Next came Roy Flynn, “the client entertainer,” who was one day found tucked underneath his desk sleeping after taking clients out on the town the night before. Today there is Connor Flynn Jr., “the bookkeeper,” and Joe Rosenberg, a former “underground hippie late night disc jockey,” whose name is in the Iowa Rock and Roll Hall of Fame as a member of the original KFMG radio staff.
Then the agency has its longtime clients that have been as much a part of its 100-year history as its leaders. The longest standing is Cownie Tanning Co., today known as Cownie Furs and run by Des Moines Mayor Frank Cownie. With the agency being more involved in developing presentations for Cownie’s energy conservation and environment efforts than his retail store, Connor said, “He’s a lousy retail client, but a great political client.”

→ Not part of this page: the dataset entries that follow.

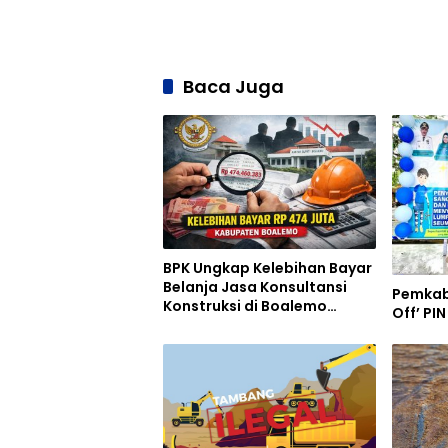
Baca Juga
BPK Ungkap Kelebihan Bayar
Belanja Jasa Konsultansi
Pemkab
Konstruksi di Boalemo
Off’ PI
Hampir Setengah Miliar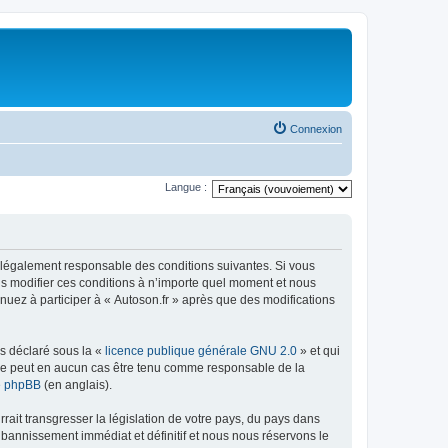
Connexion
Langue :
tre légalement responsable des conditions suivantes. Si vous
ns modifier ces conditions à n’importe quel moment et nous
nuez à participer à « Autoson.fr » après que des modifications
ns déclaré sous la «
licence publique générale GNU 2.0
» et qui
ed ne peut en aucun cas être tenu comme responsable de la
de phpBB
(en anglais).
ait transgresser la législation de votre pays, du pays dans
 bannissement immédiat et définitif et nous nous réservons le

Lessing-Flynn also placed the first advertisement for Vermeer Manufacturing Co.’s hammer mill sheller, which launched the company’s business in the 1950s. It still works with the 60-year-old manufacturer.

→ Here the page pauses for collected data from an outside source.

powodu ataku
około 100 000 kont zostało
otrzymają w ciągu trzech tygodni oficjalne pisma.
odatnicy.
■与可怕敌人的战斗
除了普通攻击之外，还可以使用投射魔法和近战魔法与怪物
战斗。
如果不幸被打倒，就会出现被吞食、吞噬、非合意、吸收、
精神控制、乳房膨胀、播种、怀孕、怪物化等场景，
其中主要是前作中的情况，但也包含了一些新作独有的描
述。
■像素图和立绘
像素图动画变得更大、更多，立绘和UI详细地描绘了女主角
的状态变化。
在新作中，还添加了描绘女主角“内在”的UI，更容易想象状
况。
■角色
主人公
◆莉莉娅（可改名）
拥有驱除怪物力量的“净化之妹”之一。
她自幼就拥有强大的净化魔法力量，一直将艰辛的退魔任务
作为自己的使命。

The oldest marketing company west of Chicago prides itself on these roots and attributes much of its success to retaining Paul Lessing’s focus on storytelling and Roy Flynn’s emphasis on close relationships with its clients.
“We consider (Lessing) a storyteller, and that’s where we start with clients that we work with today,” said Tom Flynn III, Connor’s son, who joined the company in 1993. “A lot of companies talk about branding, and we believe in that, too, but what we think that means is you’ve got to tell that story for each of those clients so that people can make that connection. There’s been a lot of things that have changed – computers, new media – but when you go back and look at the advertising business itself, it’s still about telling our clients’ story so we can help them sell products and services.”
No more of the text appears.